“…himself he feels,
In those vast regions where his service lies,
A freeman, wedded to his life of hope
And hazard, and hard labour interchanged
With that majestic indolence so dear
To native man.”
--Wordsworth, Book VII, “The Prelude”
My work as an English teacher takes place in a small, nondescript classroom on a commonplace country road, and yet I often (almost every day) feel like I’m laboring in “vast regions”, to quote from Wordsworth’s lines above. He’s talking about solitary shepherds among the hills and valleys of England, but I might as well be a shepherd as I attempt to herd, persuade, guide, and sometimes simply drive my young students toward the goals I set for them.
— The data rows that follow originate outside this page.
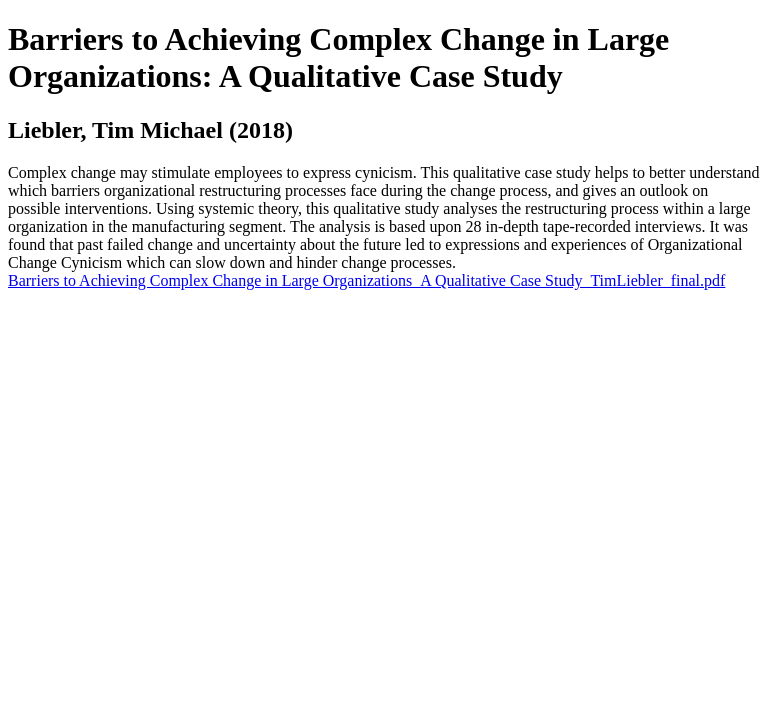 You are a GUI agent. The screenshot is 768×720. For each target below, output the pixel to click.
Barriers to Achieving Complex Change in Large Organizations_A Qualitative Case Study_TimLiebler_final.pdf (366, 280) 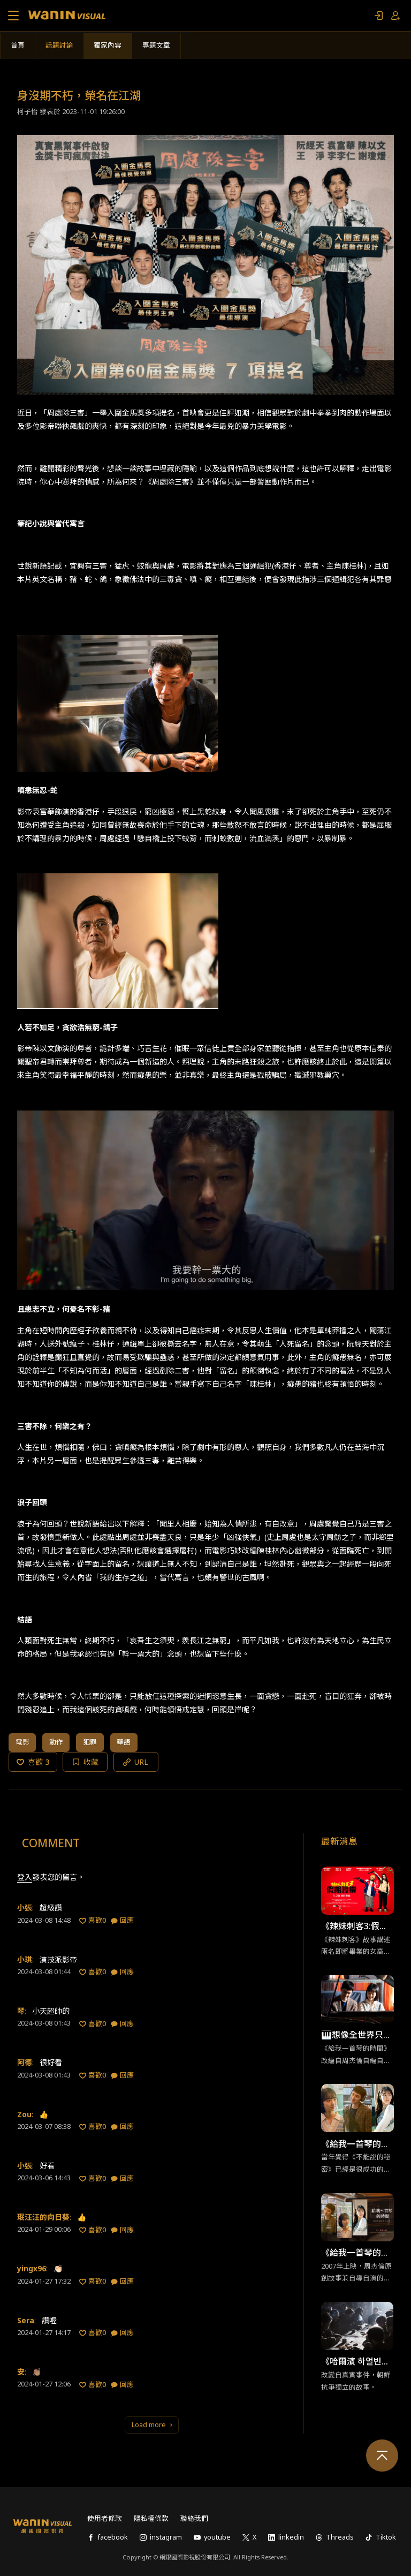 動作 (56, 1742)
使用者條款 (104, 2518)
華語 (124, 1742)
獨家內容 (107, 45)
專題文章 (156, 45)
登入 (24, 1877)
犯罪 (90, 1742)
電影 (22, 1742)
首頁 (18, 45)
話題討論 (59, 45)
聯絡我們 (194, 2518)
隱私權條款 (151, 2518) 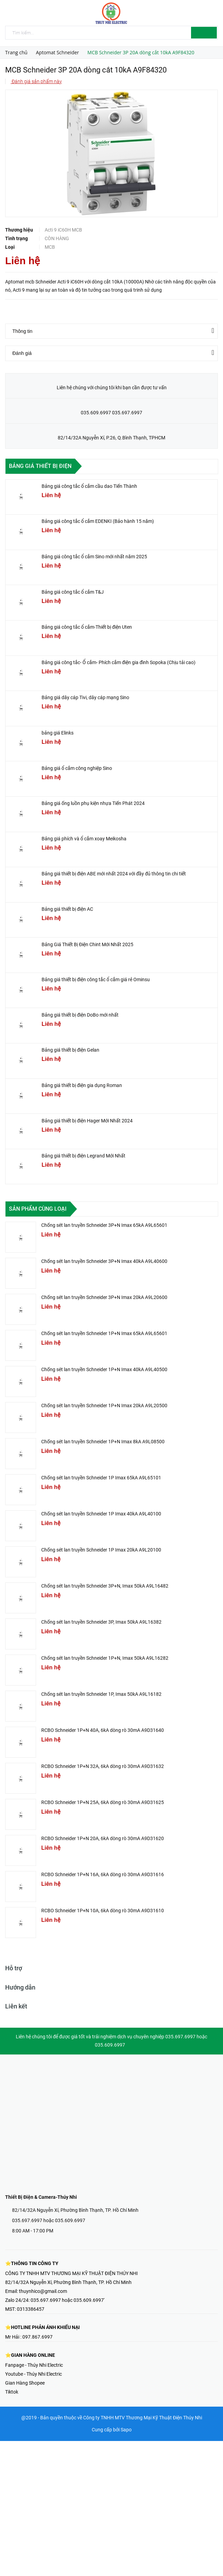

It’s often a solitary feeling, too – the sense that it’s just the students and I alone in a wilderness of spoken and written words. We wander here and there in our discussions as we try to find meaning in poems and stories, with me circling, prodding, containing, rousing, and stimulating. As the students write their weekly essays, they, too, probably feel like shepherds – or border collies – as they attempt to push their unruly words into reasonably recognizable paragraphs. However – though I’m not sure the students feel this way – I feel like a total “freeman” as I go about this sometimes lonely, hit-and-miss work of teaching. There’s “hazard” in the job, of course (wilting lessons, inscrutable students, parents on the prowl), but there’s more than enough “hope” (lessons like missiles, kids with grins to give away) to balance things out. I put in a great amount of “hard labour”, but I always find, to my amazement, a feeling of “majestic indolence” floating through me at odd moments during class. I often pause in the midst of a class and take a few seconds, privately, to express my thanks for my good life as a classroom shepherd. While kids in my care are sharing thoughts about a topic, I sometimes sit smiling in the classroom rocking chair -- a fortunate, privileged, prosperous 68-year-old guide and guardian.